Perfect Plum & Peach Pie image

I created this recipe for in-season summer fruit. The plums give the pie a splash of color as well as flavor, and the crumb topping is both easy and excellent! -Rachel Johnson, Shippensburg, Pennsylvania

Provided by Taste of Home

Categories     Desserts

Time 1h5m

Yield 8 servings.

Number Of Ingredients 13

1 sheet refrigerated pie crust
FILLING:
6 medium peaches, peeled and sliced
6 medium black plums, sliced
1/2 cup all-purpose flour
1/2 cup confectioners' sugar
1/2 teaspoon ground cinnamon
1/2 teaspoon ground nutmeg
TOPPING:
1/4 cup all-purpose flour
1/4 cup packed brown sugar
2 tablespoons butter, softened
1/4 teaspoon ground cinnamon

Steps:

  • Preheat oven to 375°. Unroll crust onto a lightly floured surface; roll into a 12-in. circle.
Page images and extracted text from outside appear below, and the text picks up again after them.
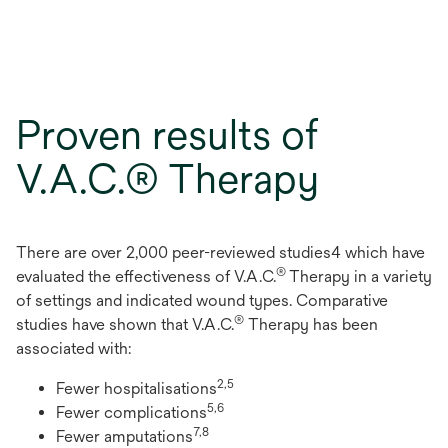
Proven results of
V.A.C.® Therapy
There are over 2,000 peer-reviewed studies4 which have
®
evaluated the effectiveness of V.A.C.
Therapy in a variety
of settings and indicated wound types. Comparative
®
studies have shown that V.A.C.
Therapy has been
associated with:
2,5
Fewer hospitalisations
5,6
Fewer complications
7,8
Fewer amputations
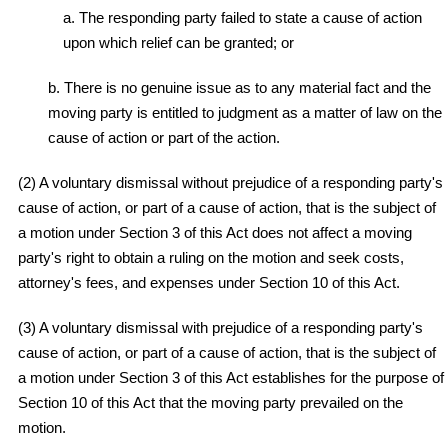
a. The responding party failed to state a cause of action
upon which relief can be granted; or
b. There is no genuine issue as to any material fact and the
moving party is entitled to judgment as a matter of law on the
cause of action or part of the action.
(2) A voluntary dismissal without prejudice of a responding party's
cause of action, or part of a cause of action, that is the subject of
a motion under Section 3 of this Act does not affect a moving
party's right to obtain a ruling on the motion and seek costs,
attorney's fees, and expenses under Section 10 of this Act.
(3) A voluntary dismissal with prejudice of a responding party's
cause of action, or part of a cause of action, that is the subject of
a motion under Section 3 of this Act establishes for the purpose of
Section 10 of this Act that the moving party prevailed on the
motion.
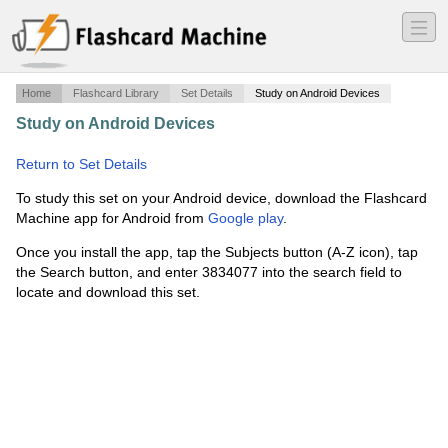
―
―
―
Home
Flashcard Library
Set Details
Study on Android Devices
Study on Android Devices
·
Phenom 300E1 FIRE
Question Bank
·
Return to Set Details
To study this set on your Android device, download the Flashcard
Machine app for Android from
Google play
.
Once you install the app, tap the Subjects button (A-Z icon), tap
the Search button, and enter 3834077 into the search field to
locate and download this set.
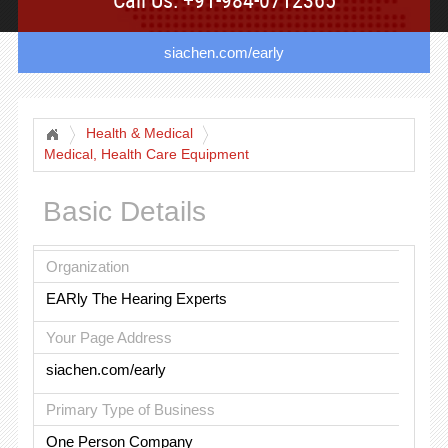
siachen.com/early
Health & Medical
Medical, Health Care Equipment
Basic Details
Organization
EARly The Hearing Experts
Your Page Address
siachen.com/early
Primary Type of Business
One Person Company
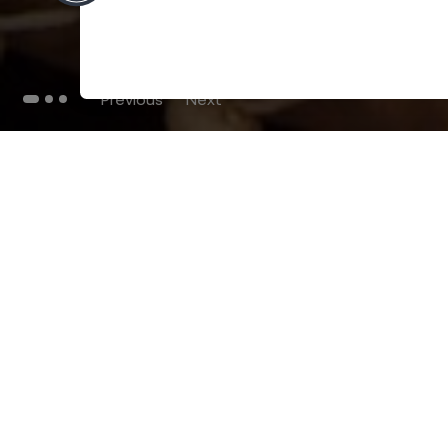
Previous
Next
THE BLOG
102
Articles
Environment
Performance
New
Fashion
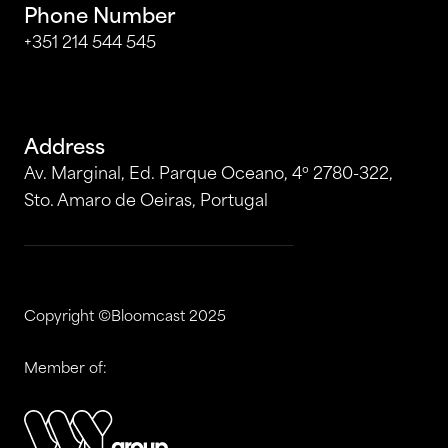
Phone Number
+351 214 544 545
Address
Av. Marginal, Ed. Parque Oceano, 4º 2780-322,
Sto. Amaro de Oeiras, Portugal
Copyright ©Bloomcast 2025
Member of:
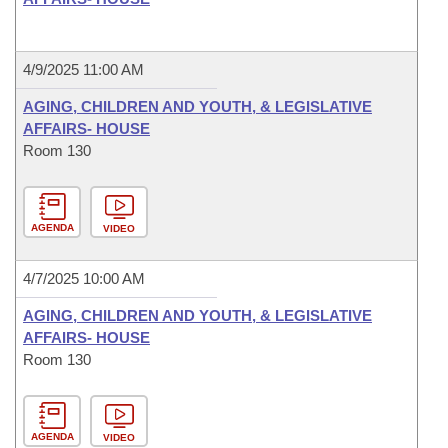
4/9/2025 11:00 AM
AGING, CHILDREN AND YOUTH, & LEGISLATIVE
AFFAIRS- HOUSE
Room 130
AGENDA
VIDEO
4/7/2025 10:00 AM
AGING, CHILDREN AND YOUTH, & LEGISLATIVE
AFFAIRS- HOUSE
Room 130
AGENDA
VIDEO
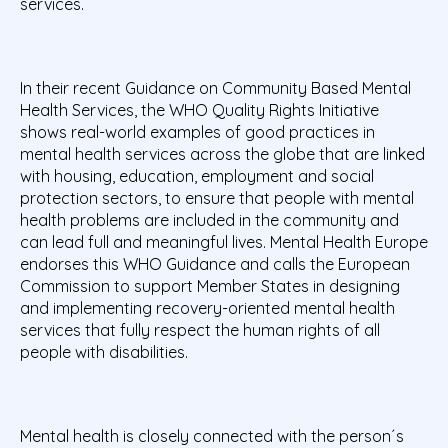
services.
In their recent Guidance on Community Based Mental
Health Services, the WHO Quality Rights Initiative
shows real-world examples of good practices in
mental health services across the globe that are linked
with housing, education, employment and social
protection sectors, to ensure that people with mental
health problems are included in the community and
can lead full and meaningful lives. Mental Health Europe
endorses this WHO Guidance and calls the European
Commission to support Member States in designing
and implementing recovery-oriented mental health
services that fully respect the human rights of all
people with disabilities.
Mental health is closely connected with the person´s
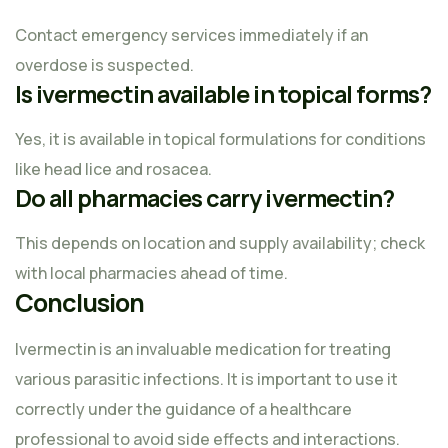
Contact emergency services immediately if an
overdose is suspected.
Is ivermectin available in topical forms?
Yes, it is available in topical formulations for conditions
like head lice and rosacea.
Do all pharmacies carry ivermectin?
This depends on location and supply availability; check
with local pharmacies ahead of time.
Conclusion
Ivermectin is an invaluable medication for treating
various parasitic infections. It is important to use it
correctly under the guidance of a healthcare
professional to avoid side effects and interactions.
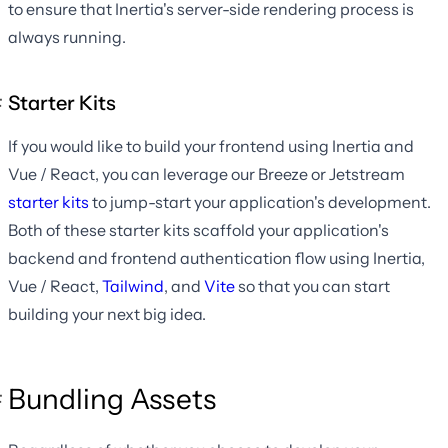
to ensure that Inertia's server-side rendering process is
always running.
Starter Kits
If you would like to build your frontend using Inertia and
Vue / React, you can leverage our Breeze or Jetstream
starter kits
to jump-start your application's development.
Both of these starter kits scaffold your application's
backend and frontend authentication flow using Inertia,
Vue / React,
Tailwind
, and
Vite
so that you can start
building your next big idea.
Bundling Assets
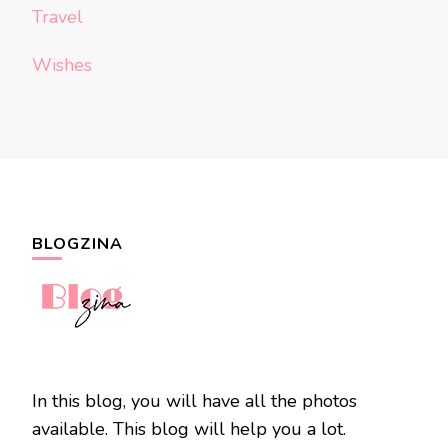
Travel
Wishes
BLOGZINA
In this blog, you will have all the photos
available. This blog will help you a lot.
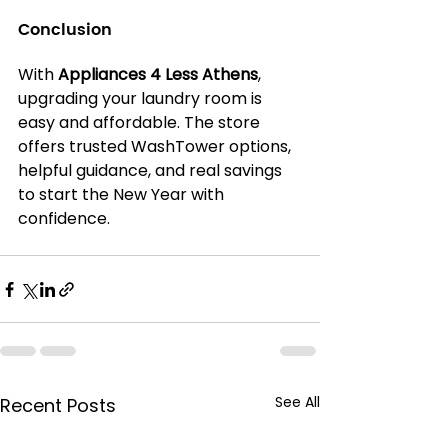
Conclusion
With 
Appliances 4 Less Athens
, 
upgrading your laundry room is 
easy and affordable. The store 
offers trusted WashTower options, 
helpful guidance, and real savings 
to start the New Year with 
confidence.
See All
Recent Posts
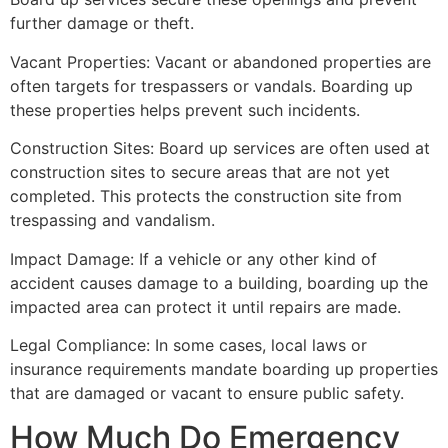
further damage or theft.
Vacant Properties: Vacant or abandoned properties are
often targets for trespassers or vandals. Boarding up
these properties helps prevent such incidents.
Construction Sites: Board up services are often used at
construction sites to secure areas that are not yet
completed. This protects the construction site from
trespassing and vandalism.
Impact Damage: If a vehicle or any other kind of
accident causes damage to a building, boarding up the
impacted area can protect it until repairs are made.
Legal Compliance: In some cases, local laws or
insurance requirements mandate boarding up properties
that are damaged or vacant to ensure public safety.
How Much Do Emergency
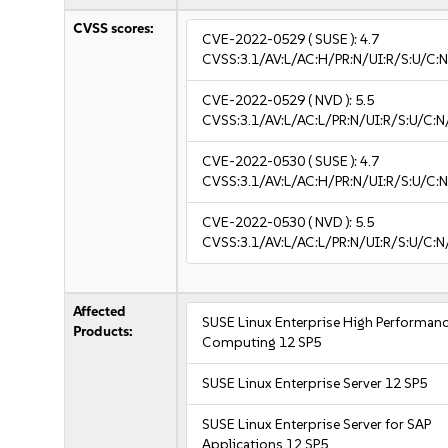
CVSS scores:
CVE-2022-0529
( SUSE ):
4.7
CVSS:3.1/AV:L/AC:H/PR:N/UI:R/S:U/C:N
CVE-2022-0529
( NVD ):
5.5
CVSS:3.1/AV:L/AC:L/PR:N/UI:R/S:U/C:N
CVE-2022-0530
( SUSE ):
4.7
CVSS:3.1/AV:L/AC:H/PR:N/UI:R/S:U/C:N
CVE-2022-0530
( NVD ):
5.5
CVSS:3.1/AV:L/AC:L/PR:N/UI:R/S:U/C:N
Affected
SUSE Linux Enterprise High Performan
Products:
Computing 12 SP5
SUSE Linux Enterprise Server 12 SP5
SUSE Linux Enterprise Server for SAP
Applications 12 SP5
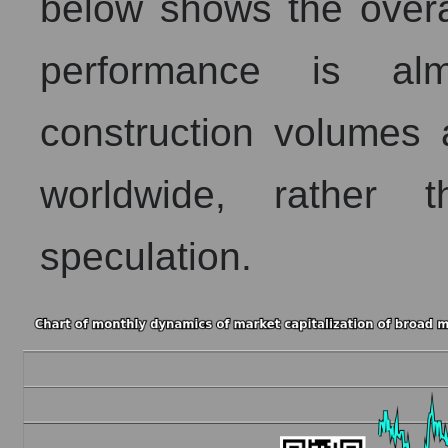
below shows the overa
performance is alm
construction volumes 
worldwide, rather 
speculation.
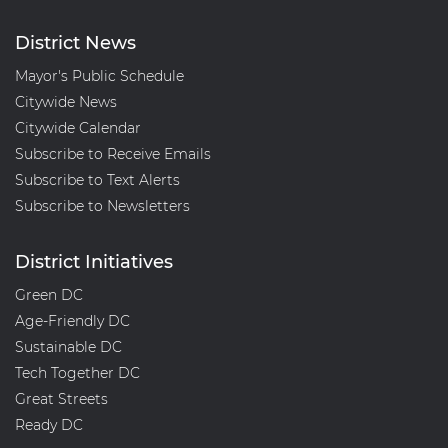
District News
Mayor's Public Schedule
Citywide News
Citywide Calendar
Subscribe to Receive Emails
Subscribe to Text Alerts
Subscribe to Newsletters
District Initiatives
Green DC
Age-Friendly DC
Sustainable DC
Tech Together DC
Great Streets
Ready DC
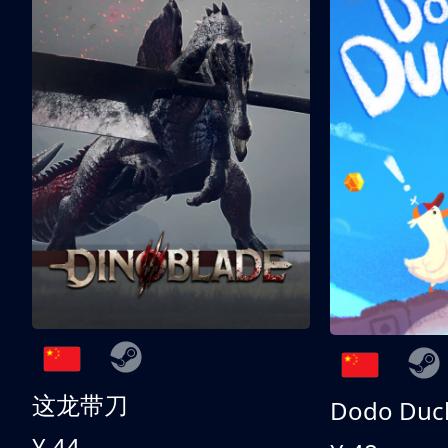
这龙带刀
Dodo Duc
¥ 44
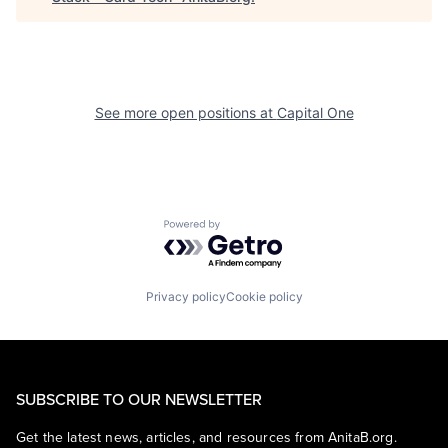
See more open positions at
Capital One
Powered by Getro.com
Privacy policy
Cookie policy
SUBSCRIBE TO OUR NEWSLETTER
Get the latest news, articles, and resources from AnitaB.org.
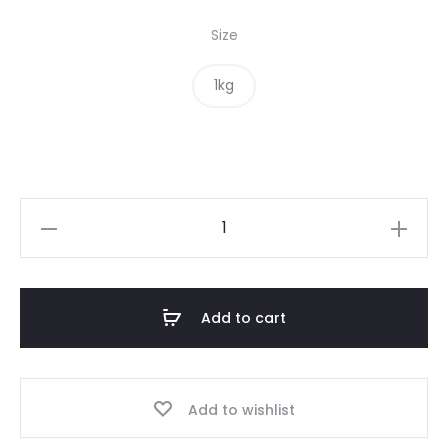
Size
1kg
Oats
Organic
quantity
Add to cart
Add to wishlist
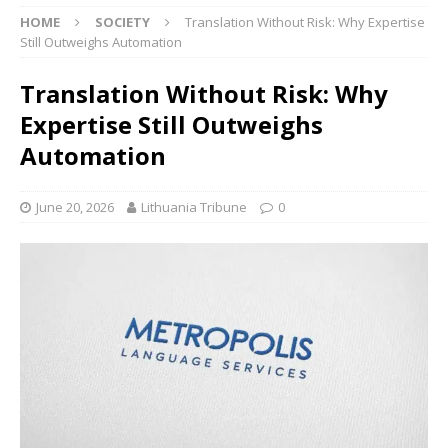
HOME
SOCIETY
Translation Without Risk: Why Expertise
Still Outweighs Automation
Translation Without Risk: Why
Expertise Still Outweighs
Automation
June 20, 2026
Lithuania Tribune
0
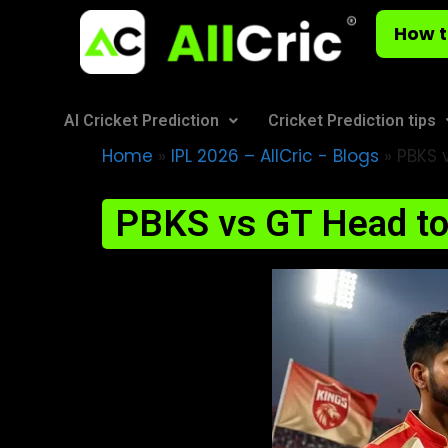
How t
AI Cricket Prediction
Cricket Prediction tips
Home
»
IPL 2026 – AllCric - Blogs
»
PBKS v
PBKS vs GT Head to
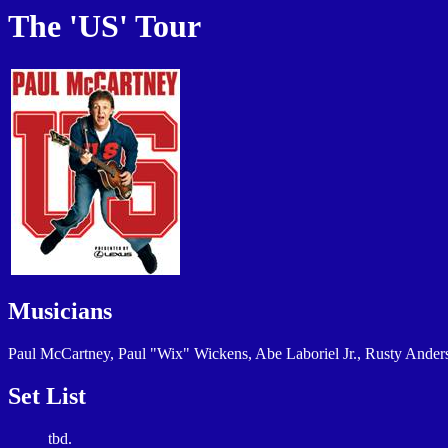
The 'US' Tour
Musicians
Paul McCartney, Paul "Wix" Wickens, Abe Laboriel Jr., Rusty Ander
Set List
tbd.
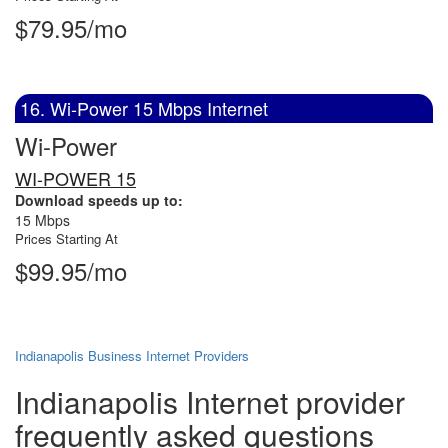
$79.95/mo
16. Wi-Power 15 Mbps Internet
Wi-Power
WI-POWER 15
Download speeds up to:
15 Mbps
Prices Starting At
$99.95/mo
Indianapolis Business Internet Providers
Indianapolis Internet provider
frequently asked questions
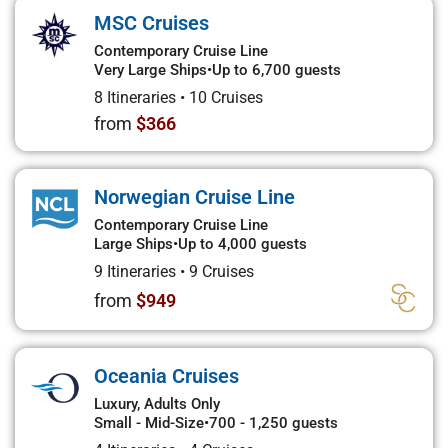
MSC Cruises
Contemporary Cruise Line
Very Large Ships
•
Up to 6,700 guests
8 Itineraries
•
10 Cruises
from
$366
Norwegian Cruise Line
Contemporary Cruise Line
Large Ships
•
Up to 4,000 guests
9 Itineraries
•
9 Cruises
from
$949
Oceania Cruises
Luxury, Adults Only
Small - Mid-Size
•
700 - 1,250 guests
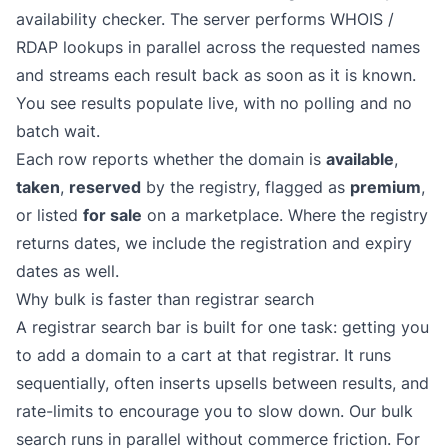
availability checker. The server performs WHOIS /
RDAP lookups in parallel across the requested names
and streams each result back as soon as it is known.
You see results populate live, with no polling and no
batch wait.
Each row reports whether the domain is
available
,
taken
,
reserved
by the registry, flagged as
premium
,
or listed
for sale
on a marketplace. Where the registry
returns dates, we include the registration and expiry
dates as well.
Why bulk is faster than registrar search
A registrar search bar is built for one task: getting you
to add a domain to a cart at that registrar. It runs
sequentially, often inserts upsells between results, and
rate-limits to encourage you to slow down. Our bulk
search runs in parallel without commerce friction. For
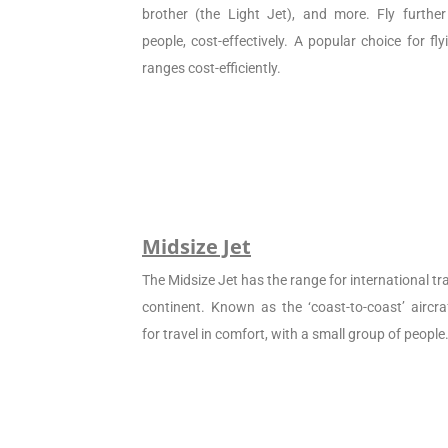
brother (the Light Jet), and more. Fly furthe
people, cost-effectively. A popular choice for f
ranges cost-efficiently.
Midsize Jet
The Midsize Jet has the range for international tra
continent. Known as the ‘coast-to-coast’ aircraf
for travel in comfort, with a small group of people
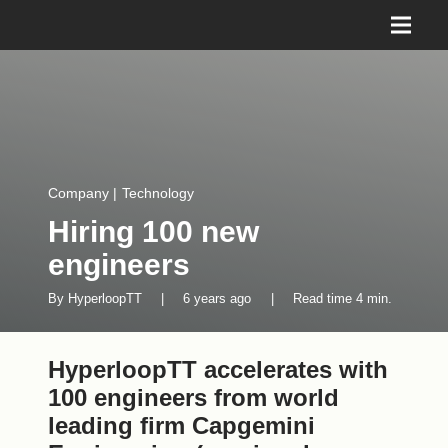
Company
|
Technology
Hiring 100 new
engineers
By
HyperloopTT
|
6 years ago
|
Read time
4
min.
HyperloopTT accelerates with
100 engineers from world
leading firm Capgemini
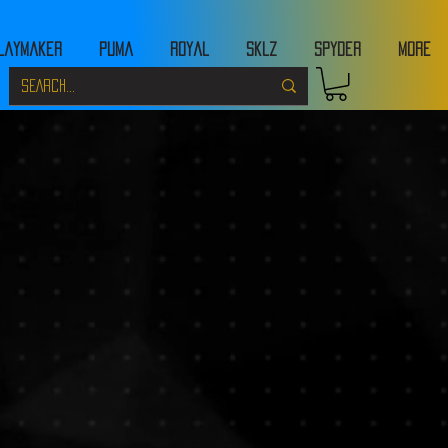
laymaker
Puma
Royal
Sklz
Spyder
MORE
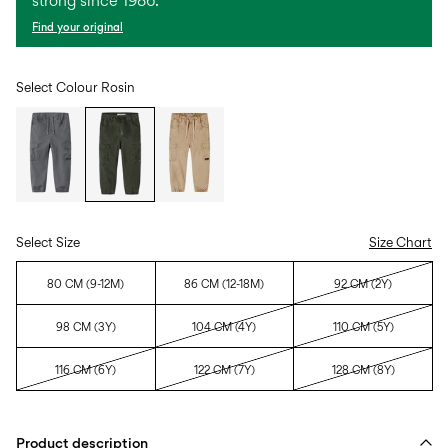
strong since 1986.
Find your original
Select Colour
Rosin
Select Size
Size Chart
80 CM (9-12M)
86 CM (12-18M)
92 CM (2Y)
98 CM (3Y)
104 CM (4Y)
110 CM (5Y)
116 CM (6Y)
122 CM (7Y)
128 CM (8Y)
Product description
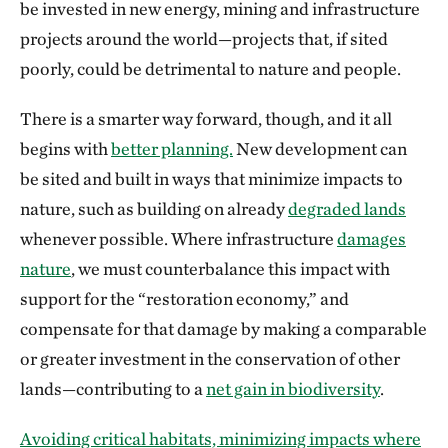
be invested in new energy, mining and infrastructure
projects around the world—projects that, if sited
poorly, could be detrimental to nature and people.
There is a smarter way forward, though, and it all
begins with
better planning.
New development can
be sited and built in ways that minimize impacts to
nature, such as building on already
degraded lands
whenever possible. Where infrastructure
damages
nature
, we must counterbalance this impact with
support for the “restoration economy,” and
compensate for that damage by making a comparable
or greater investment in the conservation of other
lands—contributing to a
net gain in biodiversity
.
Avoiding critical habitats, minimizing impacts where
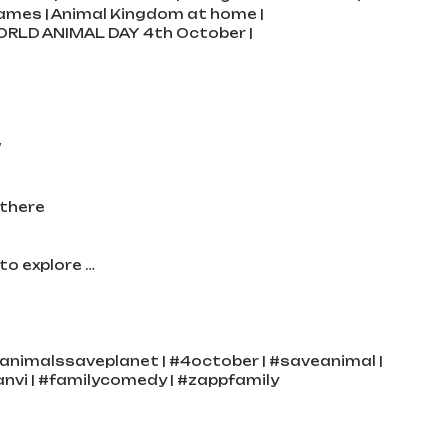
ames | Animal Kingdom at home |
ORLD ANIMAL DAY 4th October |
/
 there
to explore …
animalssaveplanet | #4october | #saveanimal |
nvi | #familycomedy | #zappfamily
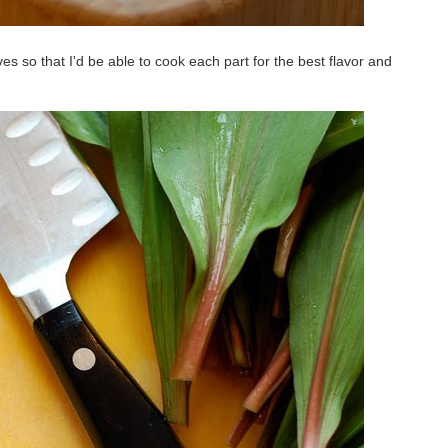
es so that I'd be able to cook each part for the best flavor and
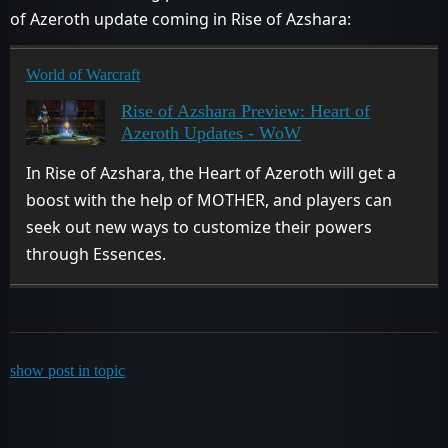
of Azeroth update coming in Rise of Azshara:
World of Warcraft
Rise of Azshara Preview: Heart of
Azeroth Updates - WoW
In Rise of Azshara, the Heart of Azeroth will get a
boost with the help of MOTHER, and players can
seek out new ways to customize their powers
through Essences.
show post in topic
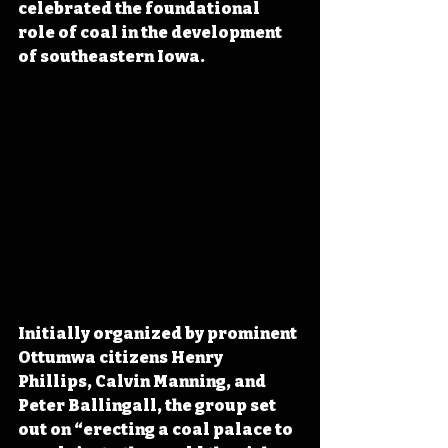
celebrated the foundational 
role of coal in the development 
of southeastern Iowa.
Initially organized by prominent 
Ottumwa citizens Henry 
Phillips, Calvin Manning, and 
Peter Ballingall, the group set 
out on “erecting a coal palace to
Transfer to a 9-in. deep-dish pie plate; trim and flute edge. Refrigerate while preparing filling., Toss peaches and plums with flour, sugar and spices; transfer to crust. Using a fork, mix topping ingredients until crumbly; sprinkle over fruit., Bake on a lower oven rack until golden brown and bubbly, 40-50 minutes. Cool on a wire rack.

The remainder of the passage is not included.